2021 Ford Bronco

2021 Ford Bronco

By Howard J Elmer

The new Ford Bronco is billing itself as an icon. It may be a bit soon to give it that title, but it does legitimately hold the title of inventor of the Sport Utility Vehicle (SUV) label.    Back in 1964, Ford used that term in an advertising campaign – and it’s been with us ever since. Of course, there were the original Broncos built for a decade or so. Then the Bronco II was launched, and finally in the later ’80s came the full-size Bronco. Each was related in name only.

Now, after more than 25 years of sitting on a shelf, the Bronco name is once again being dusted off and fixed to a new vehicle, one that is aimed to compete with its arch rival – Jeep. Frankly, it’s the success of the Jeep brand over the past 10 years that no doubt spurred the boys in Dearborn to resurrect the Bronco. Well, today I have seen it and had a chance to drive it and it is impressive.

Now, just to make sure there is no confusion, there is a Bronco Sport, launched this past Spring, based loosely on the Ford Escape. Meanwhile, the Bronco is a completely different animal, heavily engineered towards tackling the off-road world – and knocking Jeep off its rock-crawling pedestal.

Like Jeep, Bronco comes as a two-door and four-door model. Both are capable, but the shorter wheelbase two-door will be the better of the two off-pavement.
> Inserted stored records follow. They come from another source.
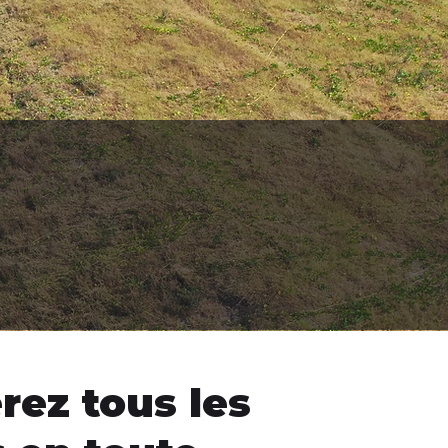
ez tous les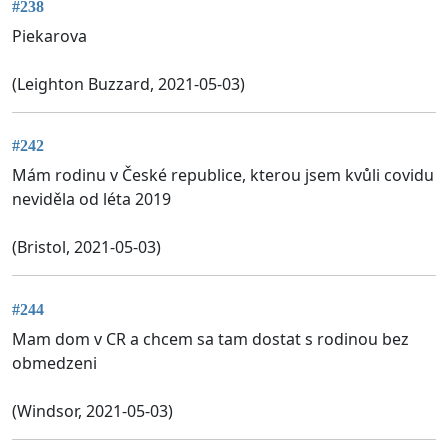
#238
Piekarova
(Leighton Buzzard, 2021-05-03)
#242
Mám rodinu v České republice, kterou jsem kvůli covidu
neviděla od léta 2019
(Bristol, 2021-05-03)
#244
Mam dom v CR a chcem sa tam dostat s rodinou bez
obmedzeni
(Windsor, 2021-05-03)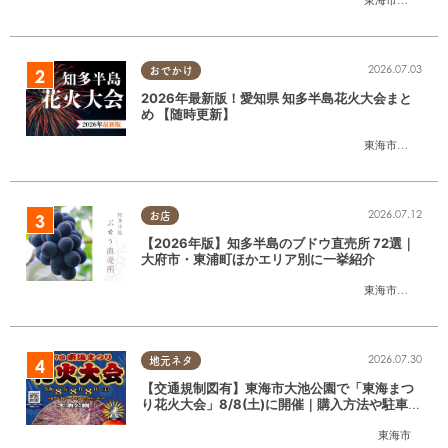
2026.07.03
おでかけ
2026年最新版！愛知県 知多半島花火大会まと
め 【随時更新】
東海市
,
大府市
,
知
2026.07.12
お店
【2026年版】知多半島のブドウ直売所 72選｜
大府市・東浦町ほかエリア別に一挙紹介
東海市
,
大府市
,
東
2026.07.30
地元ネタ
【交通規制図有】東海市大池公園で「東海まつ
り花火大会」8/8(土)に開催｜購入方法や駐車場
情報は？
東海市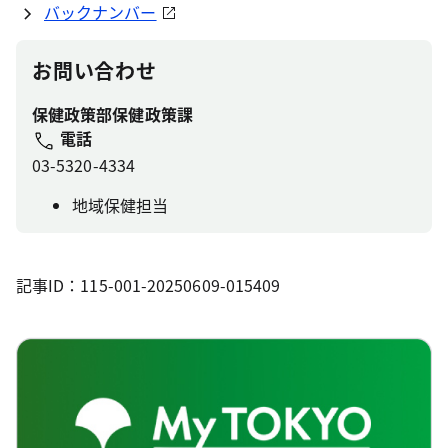
バックナンバー
お問い合わせ
保健政策部保健政策課
電話
03-5320-4334
地域保健担当
記事ID：115-001-20250609-015409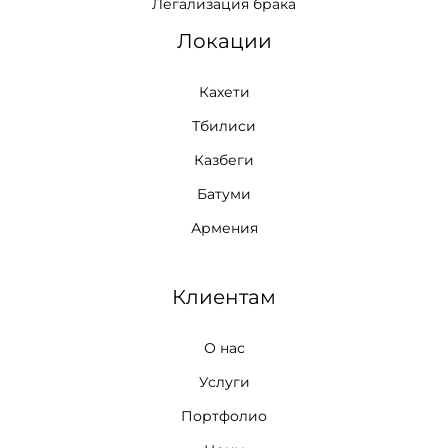
Легализация брака
Локации
Кахети
Тбилиси
Казбеги
Батуми
Армения
Клиентам
О нас
Услуги
Портфолио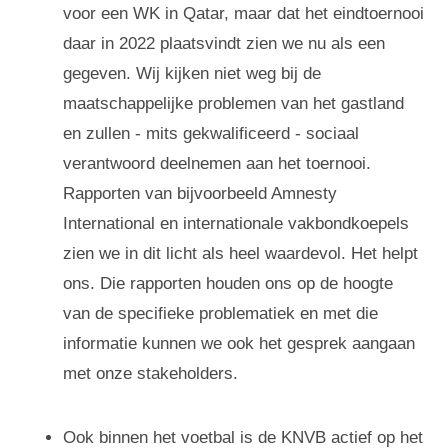
voor een WK in Qatar, maar dat het eindtoernooi
daar in 2022 plaatsvindt zien we nu als een
gegeven. Wij kijken niet weg bij de
maatschappelijke problemen van het gastland
en zullen - mits gekwalificeerd - sociaal
verantwoord deelnemen aan het toernooi.
Rapporten van bijvoorbeeld Amnesty
International en internationale vakbondkoepels
zien we in dit licht als heel waardevol. Het helpt
ons. Die rapporten houden ons op de hoogte
van de specifieke problematiek en met die
informatie kunnen we ook het gesprek aangaan
met onze stakeholders.
Ook binnen het voetbal is de KNVB actief op het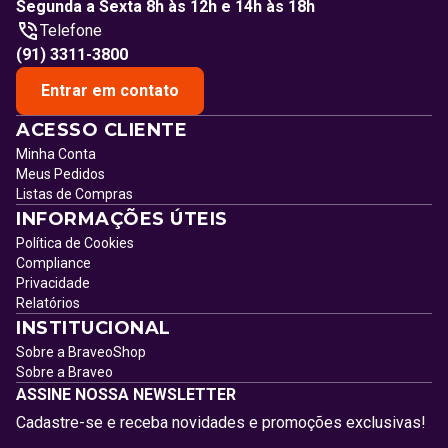
Segunda a Sexta 8h às 12h e 14h às 18h
Telefone
(91) 3311-3800
Entrar em contato
ACESSO CLIENTE
Minha Conta
Meus Pedidos
Listas de Compras
INFORMAÇÕES ÚTEIS
Política de Cookies
Compliance
Privacidade
Relatórios
INSTITUCIONAL
Sobre a BraveoShop
Sobre a Braveo
ASSINE NOSSA NEWSLETTER
Cadastre-se e receba novidades e promoções exclusivas!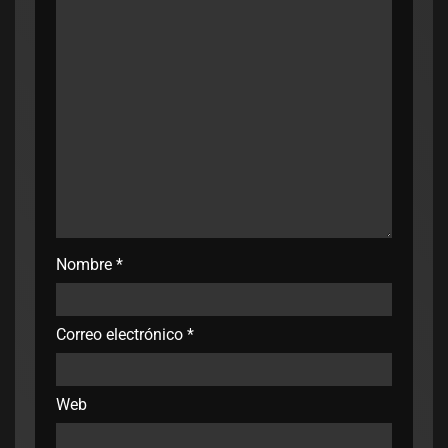
Nombre
*
Correo electrónico
*
Web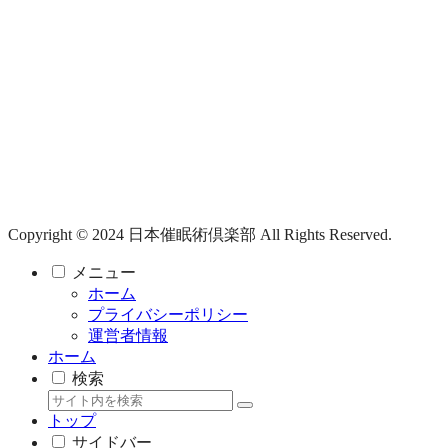
Copyright © 2024 日本催眠術倶楽部 All Rights Reserved.
メニュー
ホーム
プライバシーポリシー
運営者情報
ホーム
検索
トップ
サイドバー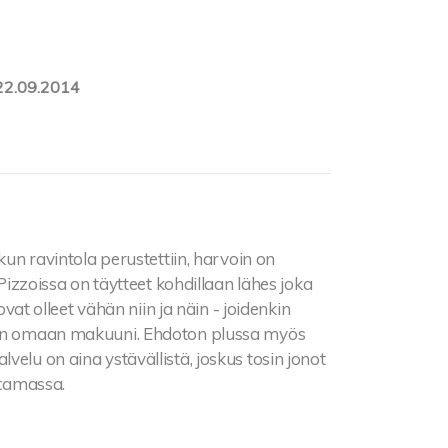
22.09.2014
kun ravintola perustettiin, harvoin on
 Pizzoissa on täytteet kohdillaan lähes joka
ovat olleet vähän niin ja näin - joidenkin
ihan omaan makuuni. Ehdoton plussa myös
velu on aina ystävällistä, joskus tosin jonot
ttamassa.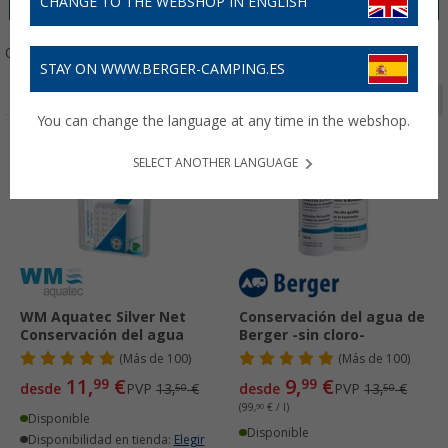
CHANGE TO THE WEBSHOP IN ENGLISH
Ordenar:
STAY ON WWW.BERGER-CAMPING.ES
Página 1 de 2
You can change the language at any time in the webshop.
-11%
-26%
SELECT ANOTHER LANGUAGE
WM Aquatec Silver Net
Conservación del agua de
Conservación del agua
Berger -sin cloro-
(
Más de
100)
(
Más de
100)
11,
€
9,
€
99
99
desde
PVP
13,
€
desde
PVP
13,
€
50
50
(99,
90
€ / l)
Disponible
Disponible
Disponibilidad en tienda:
Elegir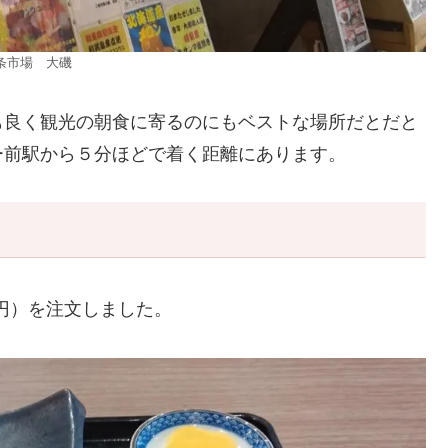
条市場 大磯
も良く観光の朝食に寄るのにもベストな場所だとだと
ー前駅から５分ほどで着く距離にあります。
0円）を注文しました。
On my first 3-hour test drive, I had only the four-door model to test, so I’m guessing the two-door will be better, because the four-door truck was a beast in the mud.

It’s always fun to review a brand-new to-the-market vehicle and Bronco two- and four-door SUVs were designed and engineered from a clean slate. But you can’t help but notice the similarities to the Jeep where open-air driving is concerned.
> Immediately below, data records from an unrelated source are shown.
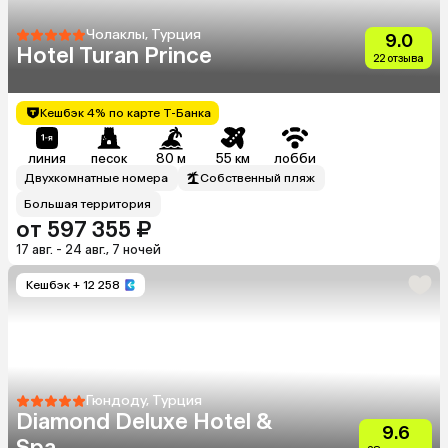
Чолаклы, Турция
9.0
Hotel Turan Prince
22 отзыва
Кешбэк 4% по карте Т-Банка
линия
песок
80 м
55 км
лобби
Двухкомнатные номера
Собственный пляж
Большая территория
от 597 355 ₽
17 авг. - 24 авг., 7 ночей
Кешбэк
+ 12 258
Гюндоду, Турция
Diamond Deluxe Hotel &
9.6
Spa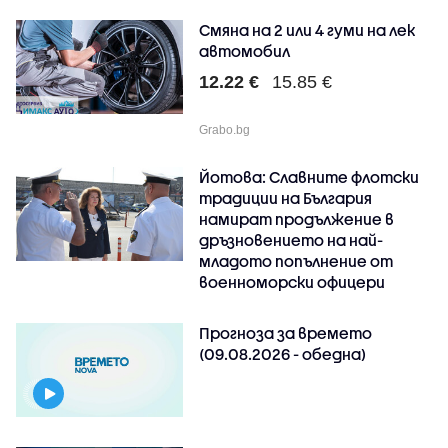
Смяна на 2 или 4 гуми на лек
автомобил
12.22 €
15.85 €
Grabo.bg
Йотова: Славните флотски
традиции на България
намират продължение в
дръзновението на най-
младото попълнение от
военноморски офицери
Прогноза за времето
(09.08.2026 - обедна)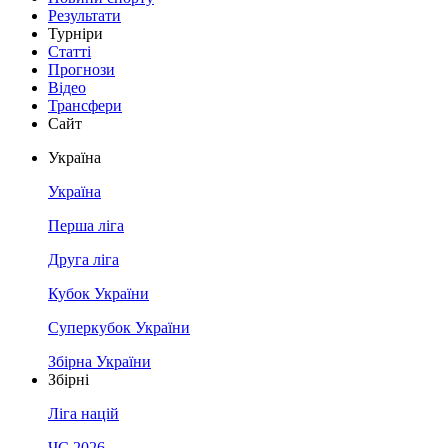
Результати
Турніри
Статті
Прогнози
Відео
Трансфери
Сайт
Україна
Україна
Перша ліга
Друга ліга
Кубок України
Суперкубок України
Збірна України
Збірні
Ліга націй
ЧС 2026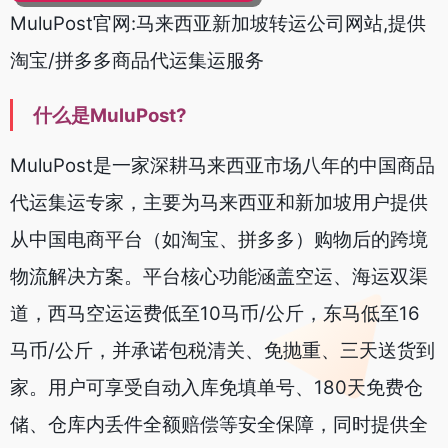
MuluPost官网:马来西亚新加坡转运公司网站,提供
淘宝/拼多多商品代运集运服务
什么是MuluPost?
MuluPost是一家深耕马来西亚市场八年的中国商品
代运集运专家，主要为马来西亚和新加坡用户提供
从中国电商平台（如淘宝、拼多多）购物后的跨境
物流解决方案。平台核心功能涵盖空运、海运双渠
道，西马空运运费低至10马币/公斤，东马低至16
马币/公斤，并承诺包税清关、免抛重、三天送货到
家。用户可享受自动入库免填单号、180天免费仓
储、仓库内丢件全额赔偿等安全保障，同时提供全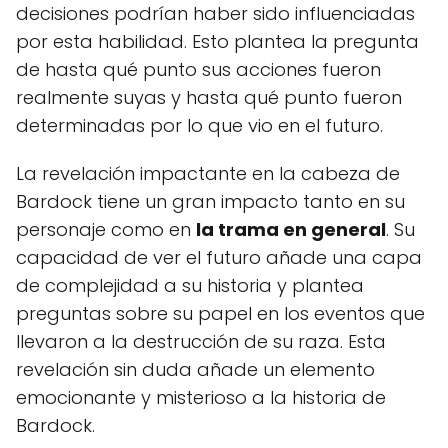
decisiones podrían haber sido influenciadas
por esta habilidad. Esto plantea la pregunta
de hasta qué punto sus acciones fueron
realmente suyas y hasta qué punto fueron
determinadas por lo que vio en el futuro.
La revelación impactante en la cabeza de
Bardock tiene un gran impacto tanto en su
personaje como en
la trama en general
. Su
capacidad de ver el futuro añade una capa
de complejidad a su historia y plantea
preguntas sobre su papel en los eventos que
llevaron a la destrucción de su raza. Esta
revelación sin duda añade un elemento
emocionante y misterioso a la historia de
Bardock.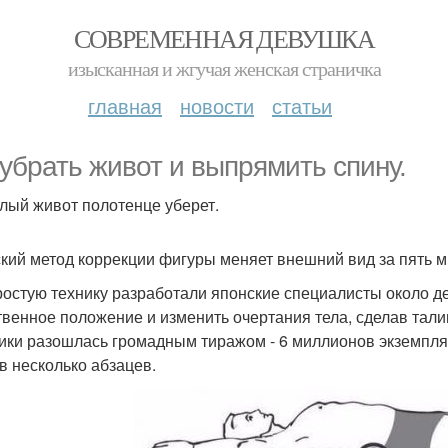
СОВРЕМЕННАЯ ДЕВУШКА
изысканная и жгучая женская страничка
главная
новости
статьи
 убрать живот и выпрямить спину.
лый живот полотенце уберет.
кий метод коррекции фигуры меняет внешний вид за пять ми
ростую технику разработали японские специалисты около дес
твенное положение и изменить очертания тела, сделав талию
ики разошлась громадным тиражом - 6 миллионов экземпляр
 в несколько абзацев.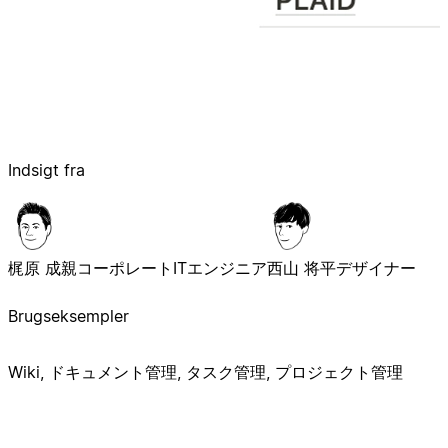
Indsigt fra
梶原 成親
コーポレートITエンジニア
西山 将平
デザイナー
Brugseksempler
Wiki, ドキュメント管理, タスク管理, プロジェクト管理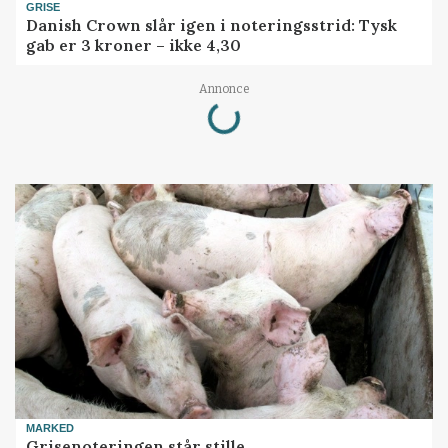
GRISE
Danish Crown slår igen i noteringsstrid: Tysk
gab er 3 kroner – ikke 4,30
Loading...
Annonce
MARKED
Grisenoteringen står stille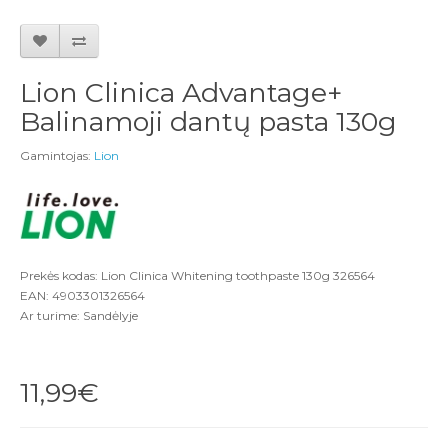
Lion Clinica Advantage+
Balinamoji dantų pasta 130g
Gamintojas:
Lion
Prekės kodas: Lion Clinica Whitening toothpaste 130g 326564
EAN: 4903301326564
Ar turime: Sandėlyje
11,99€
Bronco will give you an open-air afternoon in just a matter of minutes. Available modular roof panels can be removed by one person using simple latches. Rear quarter windows can be removed simply by releasing a latch for each window. Two people can remove the rear hardtop after removing a few fasteners. You can even remove the four fender flares in just a few minutes each.
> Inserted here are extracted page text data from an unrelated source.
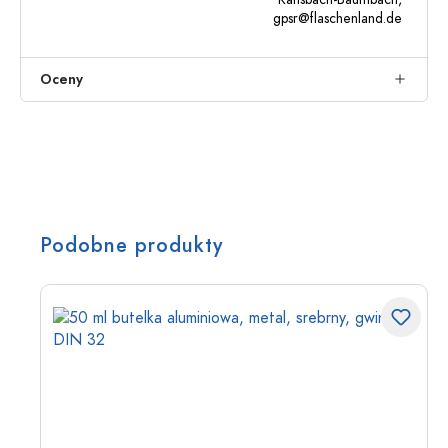
gpsr@flaschenland.de
Oceny
Podobne produkty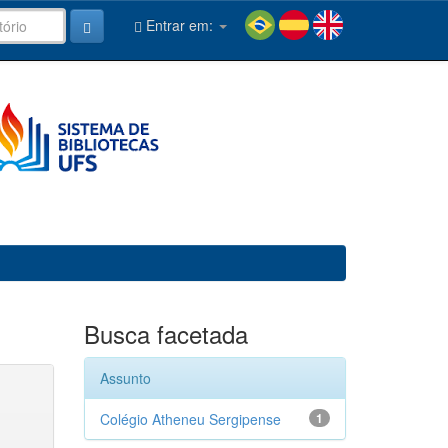
Entrar em:
Busca facetada
Assunto
Colégio Atheneu Sergipense
1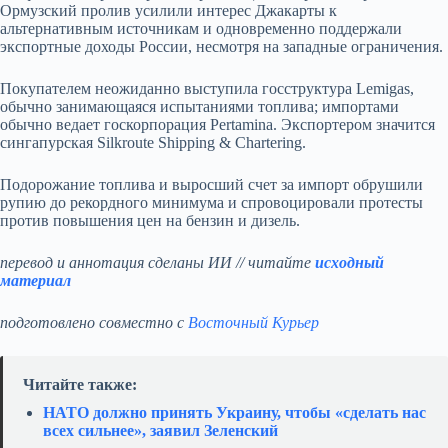
Ормузский пролив усилили интерес Джакарты к
альтернативным источникам и одновременно поддержали
экспортные доходы России, несмотря на западные ограничения.
Покупателем неожиданно выступила госструктура Lemigas,
обычно занимающаяся испытаниями топлива; импортами
обычно ведает госкорпорация Pertamina. Экспортером значится
сингапурская Silkroute Shipping & Chartering.
Подорожание топлива и выросший счет за импорт обрушили
рупию до рекордного минимума и спровоцировали протесты
против повышения цен на бензин и дизель.
перевод и аннотация сделаны ИИ // читайте
исходный
материал
подготовлено совместно с
Восточный Курьер
Читайте также:
НАТО должно принять Украину, чтобы «сделать нас
всех сильнее», заявил Зеленский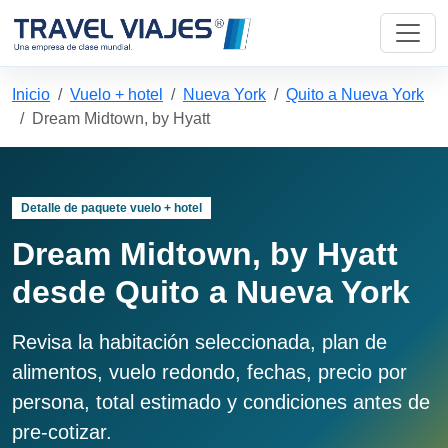
Inicio
Vuelo + hotel
Nueva York
Quito a Nueva York
Dream Midtown, by Hyatt
Detalle de paquete vuelo + hotel
Dream Midtown, by Hyatt
desde Quito a Nueva York
Revisa la habitación seleccionada, plan de
alimentos, vuelo redondo, fechas, precio por
persona, total estimado y condiciones antes de
pre-cotizar.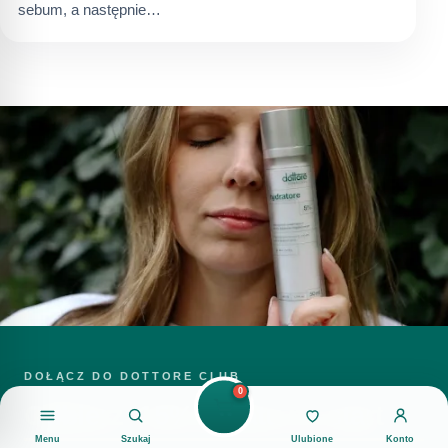
sebum, a następnie…
DOŁĄCZ DO DOTTORE CLUB
0
Odbierz -15% rabatu na start
Menu
Szukaj
Ulubione
Konto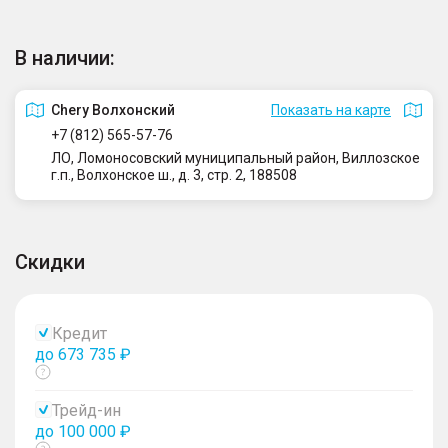
В наличии:
Сhery Волхонский
Показать на карте
+7 (812) 565-57-76
ЛО, Ломоносовский муниципальный район, Виллозское
г.п., Волхонское ш., д. 3, стр. 2, 188508
Скидки
Кредит
до 673 735 ₽
Показать
тултип
Трейд-ин
до 100 000 ₽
The look of the new Bronco relies heavily on its 1960’s history and you will never forget it’s a Bronco, as the logos are stamped on the body and interior fasteners. Also on the frameless doors, fenders, bumpers, grille and grab handles. The frameless EZ Air doors can also be removed by taking off two bolts and disconnecting an electrical connector. Each door takes between two and four minutes to remove. As for accessories, threaded Bronco logo mounting points from the factory fit accessories like LED pod lights to sideview mirrors and roof racks to the top sport bar. Available modular front and rear bumpers also come with threaded taps to mount winches, safari bars and LED lights.

This Bronco carries a variety of packages, each offering increased off-road options. So, while aimed at Jeep, I suspect that this new competition will increase sales for both companies. It’s unlikely that one would dominate.